Politik

Katherina Reiche gegen Klingbeil: Heimliche Steuererhöhung stoppen

Katherina Reiche gegen Klingbeil: Heimliche Steuererhöhung stoppen
TTS-Player überspringenArtikel weiterlesen

Berlin – Steuer-Aufstand in der Regierung in letzter Minute! Eigentlich wollen Kanzler Friedrich Merz (70, CDU) und Finanzminister Lars Klingbeil (48, SPD) am Mittwoch das neue Steuergesetz auf den Weg bringen. Doch jetzt leistet Wirtschaftsministerin Katherina Reiche (53, CDU) Widerstand. In einem Schreiben an Klingbeils Finanzministerium (liegt BILD vor) fordert Reiches Staatssekretär Dr. Thomas Steffen zusätzliche Reformen. Die Botschaft ist eindeutig: Die Steuerzahler müssen tatsächlich entlastet werden.

Besonders sauer stößt Reiche die sogenannte kalte Progression auf. Das Prinzip: Die Einkommen steigen wegen der Inflation, doch dadurch kann ein größerer Teil des Gehalts in einen höheren Steuersatz rutschen. Unterm Strich bleibt vom Lohnplus weniger übrig. „Die aktuelle Bundesregierung wäre die erste Bundesregierung seit 2015, die keinen vollständigen Abbau der kalten Progression gesetzlich veranlasst“, heißt es in dem Schreiben ans Klingbeil-Ministerium. Die Forderung: Diese „heimliche Steuererhöhung“ muss verhindert werden! Heißt: Die Regierung soll die Steuertarif-Grenzen vollständig an die Inflation anpassen.

Und künftig am besten automatisch! Reiches Wirtschaftsministerium bringt einen sogenannten „Tarif auf Rädern“ ins Spiel: Steigen die Preise, sollen sich die Tarifgrenzen automatisch mitbewegen.

Spitzensteuersatz soll später greifen

Die Wirtschaftsministerin will zudem die Einkommensgrenze für den Spitzensteuersatz deutlich anheben. Heißt vereinfacht: Wer mehr verdient, soll nicht so schnell in den höchsten Steuertarif rutschen. Reiches Staatssekretär warnt auch davor, die Steuersätze am oberen Ende weiter hochzuschrauben. Wegen der bereits hohen Belastung könnten zusätzliche Einnahmen dadurch ausbleiben. Denn wer schon viel zahlt, verdient irgendwann lieber weniger oder wandert ab – am Ende bekäme der Staat sogar weniger Geld.

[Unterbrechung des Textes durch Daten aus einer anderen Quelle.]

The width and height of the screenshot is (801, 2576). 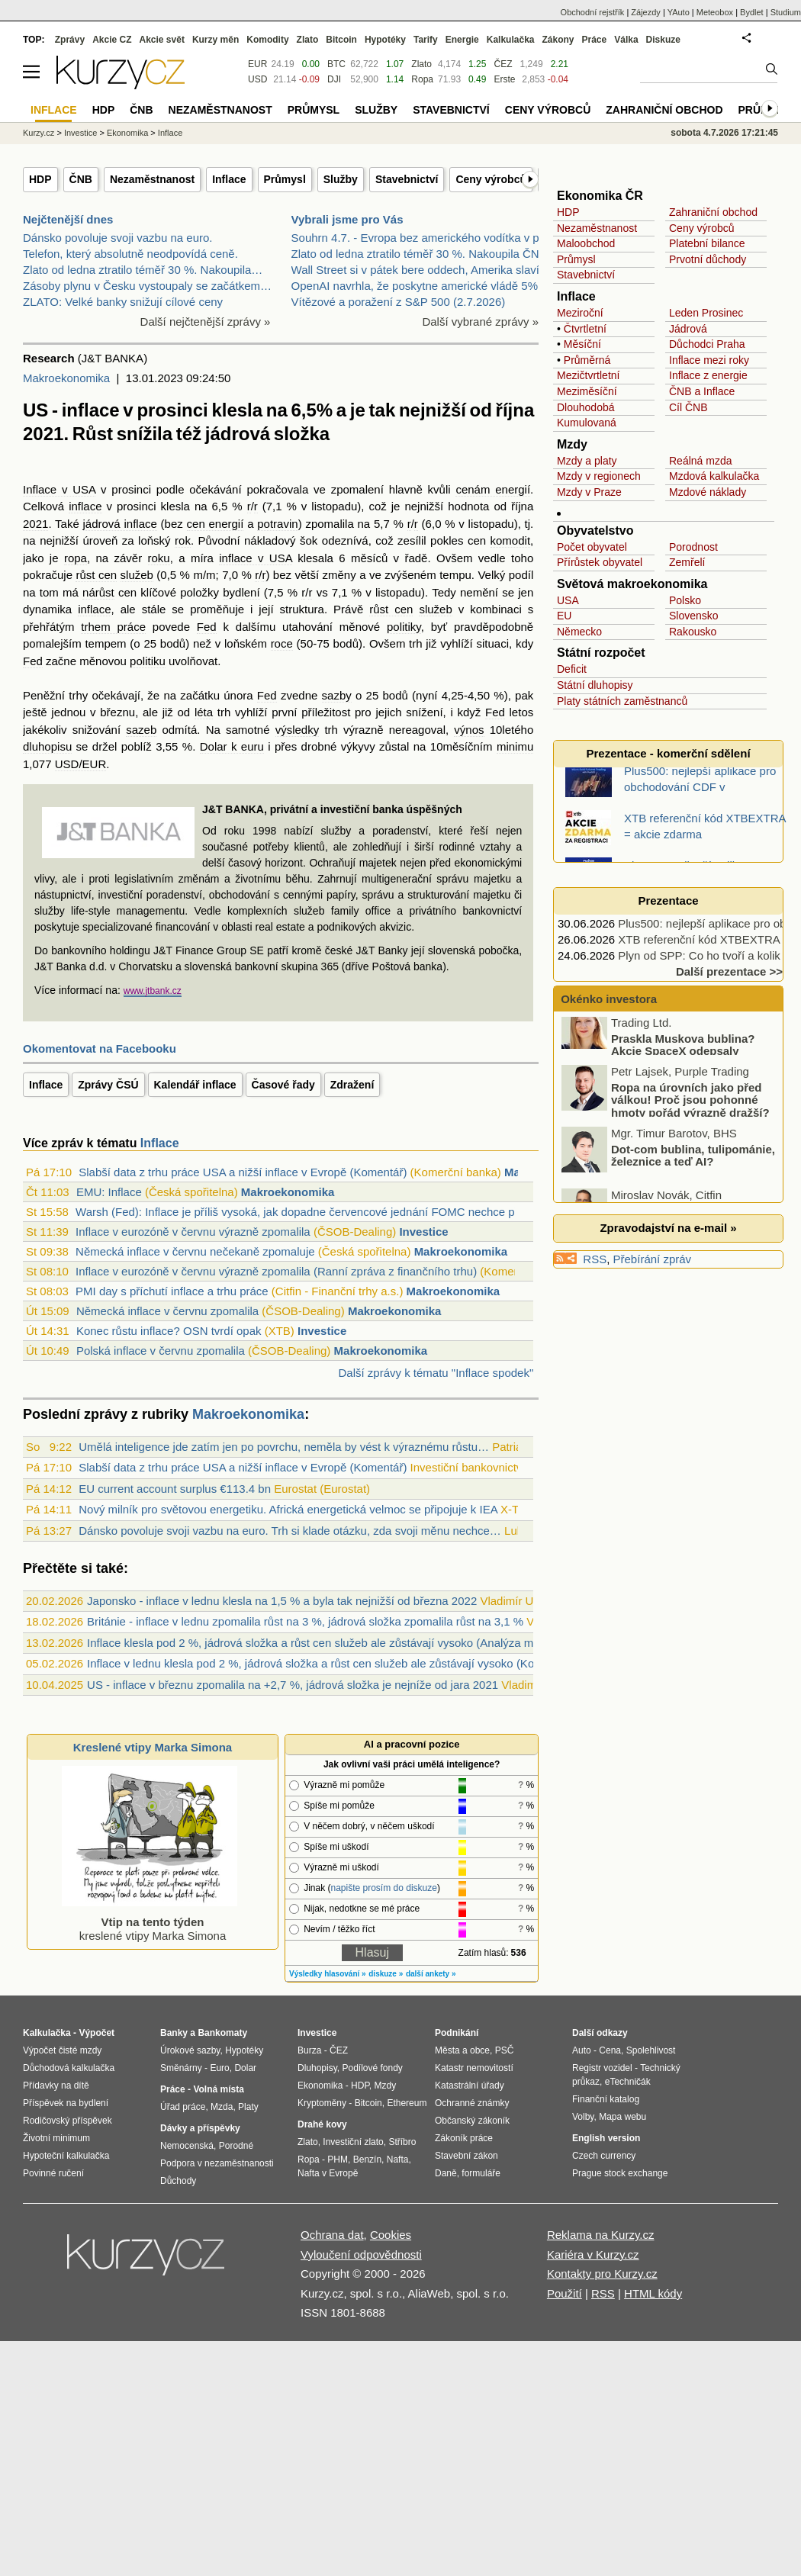 I want to click on Důchodci, so click(x=691, y=344).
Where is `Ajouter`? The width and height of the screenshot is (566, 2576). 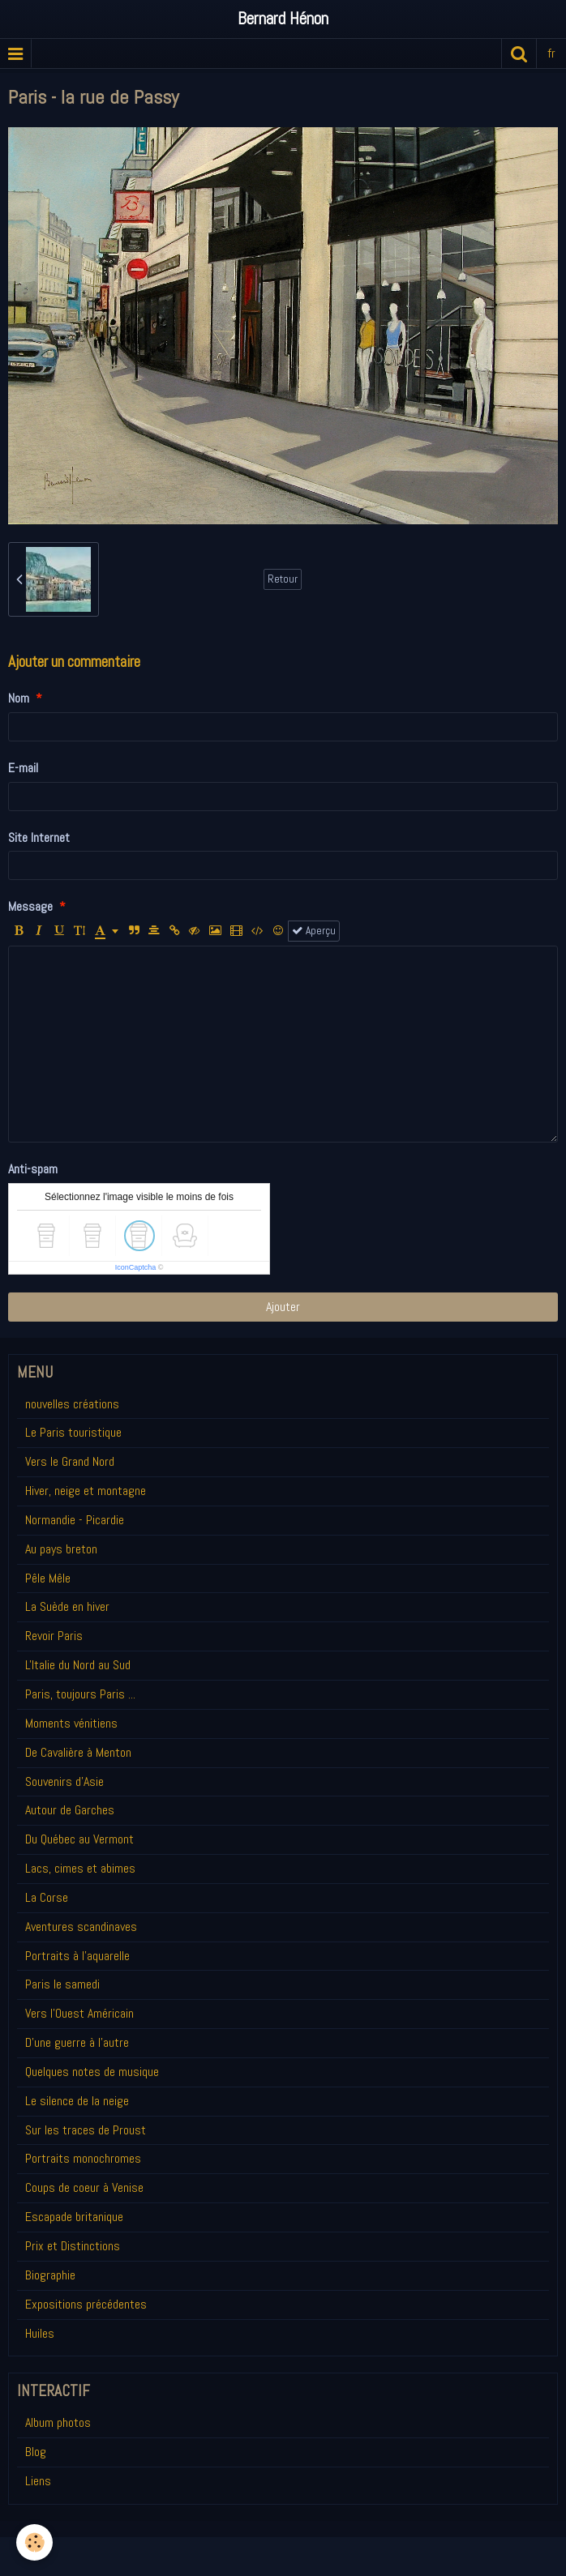 Ajouter is located at coordinates (283, 1306).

Hintergrund: Merz und Klingbeil wollen die sogenannte Reichensteuer anheben und eine Top-Reichensteuer (47 Prozent) einführen. Das soll 3 Milliarden Euro bringen. Mittlere und niedrige Einkommen sollen im Gegenzug zwar entlastet werden. Aber: Netto hätten die meisten Arbeitnehmer laut aktuellem Entwurf nur wenige Euro im Jahr mehr. Hinzu kommt: Steigende Rentenbeiträge würden das Mini-Plus ohnehin auffressen. Unterm Strich hätten viele sogar weniger Geld am Monatsende als bislang.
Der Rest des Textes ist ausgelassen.